(MATERIAL TO PROCESS Opens)

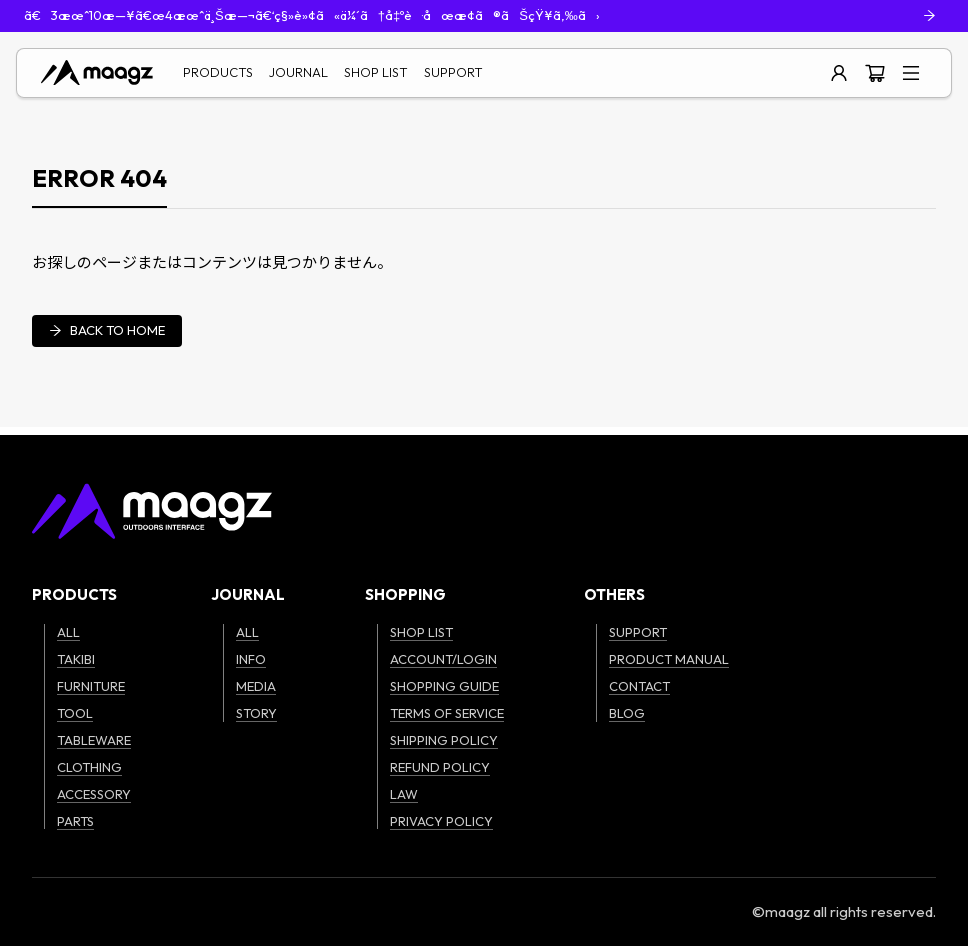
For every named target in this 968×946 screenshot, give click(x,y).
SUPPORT (453, 72)
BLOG (627, 713)
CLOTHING (89, 767)
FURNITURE (91, 686)
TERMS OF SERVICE (447, 713)
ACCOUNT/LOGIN (443, 659)
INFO (251, 659)
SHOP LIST (376, 72)
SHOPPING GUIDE (444, 686)
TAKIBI (76, 659)
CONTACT (639, 686)
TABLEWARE (94, 740)
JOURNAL (298, 72)
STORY (256, 713)
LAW (404, 794)
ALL (68, 632)
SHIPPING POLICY (444, 740)
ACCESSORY (94, 794)
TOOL (75, 713)
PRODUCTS (218, 72)
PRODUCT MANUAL (669, 659)
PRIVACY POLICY (441, 821)
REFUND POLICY (440, 767)
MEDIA (256, 686)
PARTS (75, 821)
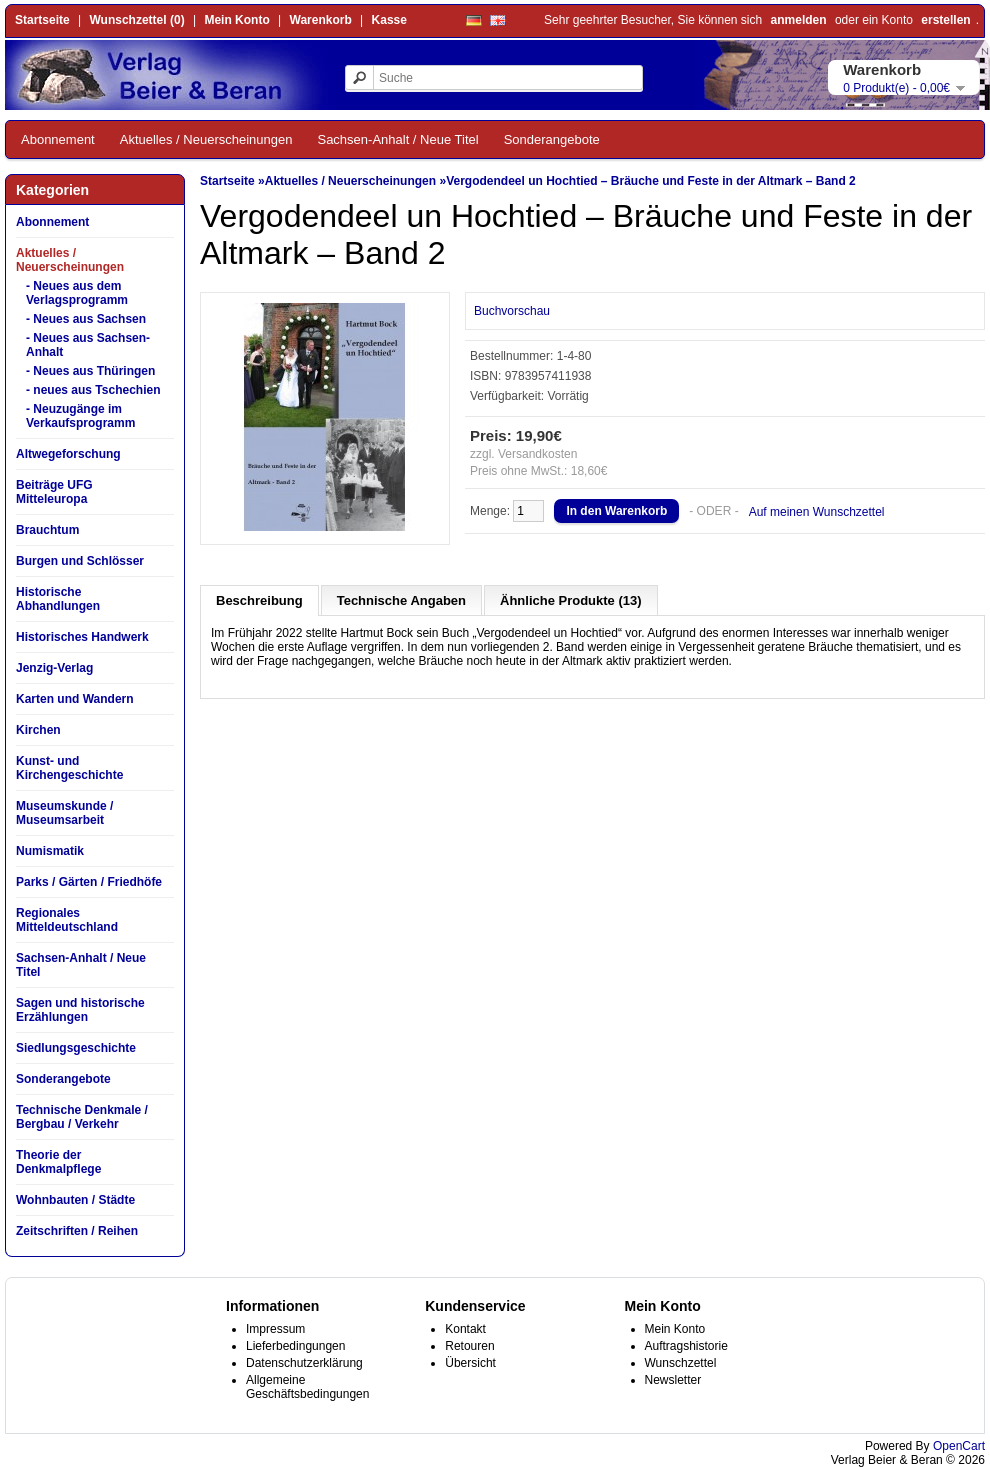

(MATERIAL TO PROCESS Closes)

▶ WHAT THE TASK REQUIRES
Go line by line through the material above and return each one that includes "POLICY".

▶ ANSWER AREA
SHIPPING POLICY (444, 740)
PRIVACY POLICY (441, 821)
REFUND POLICY (440, 767)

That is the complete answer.